SOC Manager
SOC Manager
Job Purpose
- The SOC Manager is responsible for leading and managing the day-to-day operations of the SOC team, this includes overseeing incident detection, analysis, and response activities, managing security tools/systems, and ensuring effective communication between the SOC team and other parts of the organization. The SOC Manager will be tasked with developing and implementing security monitoring strategies, handling escalated incidents, and maintaining a proactive security posture.
- The SOC Manager is a highly experienced security professional with leadership skills, an in-depth understanding of security technologies, and the ability to manage both people and processes to protect the organization’s information assets.
- Overseeing a team of security analysts and engineers. The role involves ensuring effective monitoring, detection, and response to security incidents while continuously enhancing SOC processes, tools, and capabilities. The SOC Manager also integrates log sources and threat intelligence into daily operations and ensures compliance with security regulations, providing regular performance reports to senior management.
- Review and build new/modify operational processes and procedures.
- Providing related evidence for internal and external auditors.
Technical skills / Competencies
- Bachelor’s degree in Computer Science, Information Security.
- Industry certifications such as CISSP, CISM, GIAC, CEH, or similar.

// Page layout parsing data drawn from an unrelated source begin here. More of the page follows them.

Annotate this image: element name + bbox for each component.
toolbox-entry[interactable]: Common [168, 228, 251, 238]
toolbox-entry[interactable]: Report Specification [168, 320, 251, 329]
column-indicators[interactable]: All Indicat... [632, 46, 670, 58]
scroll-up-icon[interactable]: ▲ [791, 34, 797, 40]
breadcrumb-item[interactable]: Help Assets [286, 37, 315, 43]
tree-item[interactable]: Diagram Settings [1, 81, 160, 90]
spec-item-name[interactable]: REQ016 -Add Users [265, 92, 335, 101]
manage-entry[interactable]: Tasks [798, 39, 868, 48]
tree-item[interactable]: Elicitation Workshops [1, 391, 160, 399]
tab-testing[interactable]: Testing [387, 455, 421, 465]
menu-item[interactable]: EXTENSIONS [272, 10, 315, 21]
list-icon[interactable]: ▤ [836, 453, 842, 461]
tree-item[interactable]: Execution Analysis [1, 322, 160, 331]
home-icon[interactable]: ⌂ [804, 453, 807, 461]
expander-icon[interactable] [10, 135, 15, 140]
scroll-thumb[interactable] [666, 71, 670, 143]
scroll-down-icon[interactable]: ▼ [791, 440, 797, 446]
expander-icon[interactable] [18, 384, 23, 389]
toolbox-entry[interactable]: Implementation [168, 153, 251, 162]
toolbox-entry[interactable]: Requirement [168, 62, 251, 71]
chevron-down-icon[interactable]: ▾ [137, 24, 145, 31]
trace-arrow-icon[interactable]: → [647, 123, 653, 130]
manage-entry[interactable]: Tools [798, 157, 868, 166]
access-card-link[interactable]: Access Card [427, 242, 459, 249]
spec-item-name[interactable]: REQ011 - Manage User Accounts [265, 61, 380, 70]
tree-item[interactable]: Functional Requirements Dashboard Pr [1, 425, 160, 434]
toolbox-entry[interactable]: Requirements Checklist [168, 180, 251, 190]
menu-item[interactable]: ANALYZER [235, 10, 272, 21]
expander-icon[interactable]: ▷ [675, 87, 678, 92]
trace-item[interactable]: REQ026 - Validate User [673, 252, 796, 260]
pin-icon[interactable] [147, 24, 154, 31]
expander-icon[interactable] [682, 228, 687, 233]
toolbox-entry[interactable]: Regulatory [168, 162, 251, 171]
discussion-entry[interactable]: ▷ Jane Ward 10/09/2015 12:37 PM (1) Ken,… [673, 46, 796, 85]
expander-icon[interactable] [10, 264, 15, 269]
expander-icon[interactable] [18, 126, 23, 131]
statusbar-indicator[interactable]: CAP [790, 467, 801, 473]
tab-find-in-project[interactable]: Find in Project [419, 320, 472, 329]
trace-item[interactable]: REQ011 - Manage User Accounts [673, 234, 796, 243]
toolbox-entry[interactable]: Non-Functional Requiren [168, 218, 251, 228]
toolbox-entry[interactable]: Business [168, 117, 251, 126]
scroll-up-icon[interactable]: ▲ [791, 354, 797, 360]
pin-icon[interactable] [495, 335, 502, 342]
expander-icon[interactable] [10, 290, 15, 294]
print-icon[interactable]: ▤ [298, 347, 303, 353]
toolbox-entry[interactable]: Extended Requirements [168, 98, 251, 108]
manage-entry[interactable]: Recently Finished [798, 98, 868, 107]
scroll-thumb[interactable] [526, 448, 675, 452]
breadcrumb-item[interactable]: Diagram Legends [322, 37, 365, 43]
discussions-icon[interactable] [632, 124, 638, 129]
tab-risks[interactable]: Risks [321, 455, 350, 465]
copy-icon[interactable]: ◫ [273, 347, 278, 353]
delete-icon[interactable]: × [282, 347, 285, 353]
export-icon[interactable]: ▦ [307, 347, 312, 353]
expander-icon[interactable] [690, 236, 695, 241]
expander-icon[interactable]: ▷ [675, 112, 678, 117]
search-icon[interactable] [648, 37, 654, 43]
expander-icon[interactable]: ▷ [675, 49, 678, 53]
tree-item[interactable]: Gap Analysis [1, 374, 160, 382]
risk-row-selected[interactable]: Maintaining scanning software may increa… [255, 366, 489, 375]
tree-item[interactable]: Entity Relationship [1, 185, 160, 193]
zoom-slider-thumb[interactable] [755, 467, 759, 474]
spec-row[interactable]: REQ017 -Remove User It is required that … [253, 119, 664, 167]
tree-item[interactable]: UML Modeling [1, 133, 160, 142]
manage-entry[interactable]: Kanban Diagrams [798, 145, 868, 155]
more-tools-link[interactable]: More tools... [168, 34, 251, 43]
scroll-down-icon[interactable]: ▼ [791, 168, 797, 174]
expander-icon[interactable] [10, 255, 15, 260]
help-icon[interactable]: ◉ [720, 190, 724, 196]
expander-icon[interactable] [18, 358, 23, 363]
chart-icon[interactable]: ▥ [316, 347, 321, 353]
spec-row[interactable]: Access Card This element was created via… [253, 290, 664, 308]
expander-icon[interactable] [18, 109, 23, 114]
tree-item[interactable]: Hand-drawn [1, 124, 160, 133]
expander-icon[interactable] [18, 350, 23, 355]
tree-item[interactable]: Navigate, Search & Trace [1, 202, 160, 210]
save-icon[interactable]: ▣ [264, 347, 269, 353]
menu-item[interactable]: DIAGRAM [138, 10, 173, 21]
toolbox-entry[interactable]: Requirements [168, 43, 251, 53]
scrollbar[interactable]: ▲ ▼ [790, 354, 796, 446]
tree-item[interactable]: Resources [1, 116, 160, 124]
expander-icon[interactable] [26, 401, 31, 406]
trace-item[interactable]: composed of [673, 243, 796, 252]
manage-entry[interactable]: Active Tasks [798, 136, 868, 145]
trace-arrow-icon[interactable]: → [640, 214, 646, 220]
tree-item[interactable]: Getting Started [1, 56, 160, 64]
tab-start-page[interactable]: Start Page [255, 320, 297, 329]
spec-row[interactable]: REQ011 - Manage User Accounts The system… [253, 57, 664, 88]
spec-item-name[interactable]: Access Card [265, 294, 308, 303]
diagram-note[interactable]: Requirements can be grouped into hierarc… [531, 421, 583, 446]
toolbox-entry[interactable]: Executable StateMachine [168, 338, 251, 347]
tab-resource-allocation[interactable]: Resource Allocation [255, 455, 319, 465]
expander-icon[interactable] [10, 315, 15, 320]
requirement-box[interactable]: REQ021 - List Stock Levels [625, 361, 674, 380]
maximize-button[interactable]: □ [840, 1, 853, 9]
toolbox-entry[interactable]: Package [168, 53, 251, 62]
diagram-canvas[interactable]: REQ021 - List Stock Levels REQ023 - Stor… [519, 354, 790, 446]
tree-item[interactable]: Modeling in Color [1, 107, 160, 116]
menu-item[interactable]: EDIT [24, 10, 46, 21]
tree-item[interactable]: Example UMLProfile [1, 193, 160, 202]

- Must have 5+ years prior experience in a SOC or Incident Response role, with at least 2 years in a leadership position.
- Experience in Operating Systems: Windows Enterprise Servers, AIX, UNIX, Linux, Windows Security servers & clients.
- Must have extensive experience in multiple security areas such as SIEM, Intrusion, EDR, WAF, Web Proxy, Mail Gateway, PGP, VA, DLP, Network Security tools, Active Directory and Virtualization.
- Relevant technology vendor certifications (Cisco, Symantec, PaloAlto, FortiGate, IBM …etc.)
- Strong knowledge of client-server applications, multi-tier web applications, SQL & Oracle databases, Firewalls, VPNs, Anti-Malware products, 2FA & OTP.
- Strong understanding of common attack vectors, threat actors and the cybersecurity kill chain.
- Must have extensive experience in Digital Forensics, Malware Analysis and Reverse Engineering.